Tomorrow I'll have my hash and omlette in the morning, and coffee, and I'll feed the cats and watch a little morning news. After that I'll probably go sit in the park by the dog run and watch the dogs play for a bit. I'll have to start pretending it's some other day pretty early on, or I'm sure to humiliate myself.

I really don't mind getting older. But as I do year after year, I see fewer and fewer people around me. For a variety of reasons, but mostly because I've been inattentive and distant, I've lost all of the friends I had ten years ago, and most of the ones I had four years ago. And with the loss of a girlfriend/companion and those environs, I'm looking around now and realizing that I've become quite alone.

Who am I typing at?

No one in particular I guess. I just wanted the Universe to know that this year I will not be experiencing a deep embrace from someone I love on my birthday, which is the only thing I ever want on my birthdays. I understand, Universe, that it's my fault. I've made some terrible decisions and stuck with them knowing that they were terrible decisions. I've been pigheaded and short-sighted and quick with judgements.

Everything that's happened has happened as a result of something I've done. I am not a victim here.

I'm just regretful and lonely.

My cat lately has been curling up on my lap and sleeping--which is something she's never done in almost twenty years of life. She's also been vocalizing strangely, in sort of a needy way and staring at me a lot. She's not eating much. I think she's not much longer for this world, and I think spending my 39th birthday with her might finally be a good decision.

10.04.2008

I don't hate you all anymore

It's true.

I'm not saying that I love you either. You don't deserve it.

There's a single line from a monologue in a movie that I'm embarrassed to admit that I've seen over seventeen thousand times. Here it is:

"I spy a family"

Two days ago, probably 20 years after I first heard that line, I was sitting in the Ramble in Central park, looking at the boat pond, watching people rowing. Its meaning wound up and punched me right in the throat.

And today I'm beginning to feel a little sick.

10.03.2008

Sarah Palin BDSM

From: me
To: a guy I know who produces hardcore BDSM porn

When am I gonna see a chick in Sarah Palin glasses hogtied and choking on cock?
-----

From: a guy I know who produces hardcore BDSM porn
To: me

Weird, we shot it last night. I don't think the glasses really add the "punishment fuck" angle we were going for at all. Tell me what you think.

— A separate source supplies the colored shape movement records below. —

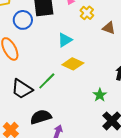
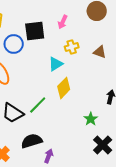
yellow cross: (87, 13) -> (72, 47), moved, turned 32
yellow diamond: (73, 64) -> (64, 88), turned -70

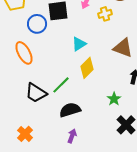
yellow cross: (72, 47) -> (105, 14), moved
brown triangle: (100, 52) -> (123, 48), moved, size x1.5
black semicircle: (32, 141) -> (70, 110), moved

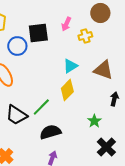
cyan triangle: (79, 44) -> (70, 66), moved

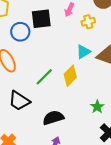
cyan triangle: (70, 66) -> (83, 52), moved
green line: (41, 107) -> (44, 77), moved

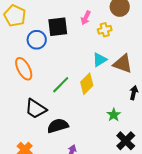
black semicircle: (53, 118) -> (58, 126), moved

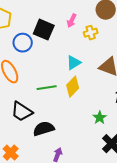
black square: (58, 27) -> (44, 30), turned 30
cyan triangle: (100, 60) -> (74, 63), moved
green line: (61, 85) -> (47, 88), turned 36

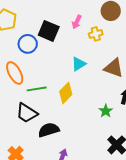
yellow diamond: (73, 87) -> (66, 93), moved
green line: (47, 88) -> (37, 89), moved
green star: (100, 118) -> (106, 111), moved

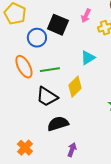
green line: (37, 89) -> (50, 70), moved
black trapezoid: (27, 113) -> (47, 97), moved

If you've found this place...

then you don't need to know the prices.

This is my real blog, which I've just now decided to create as a homage to the last real blog I had, which was a live journal by the name of "luxxx". I tossed up anything I goddamn well felt like in those days, and have regretted it every minute since.

But since I'm quite comfortable (thanks for asking) living in a very small bucket of regret and ennui and also since I've been denying myself the gratification of *really enjoying them* for a number of years, I've decided that I deserve much better. Therefore this blog, where I may wallow in my own leakage unmolested, except by occasionally perceptive comments concerning my sexual orientation.

I've been getting into a lot of anthropomorphilia lately, by the way.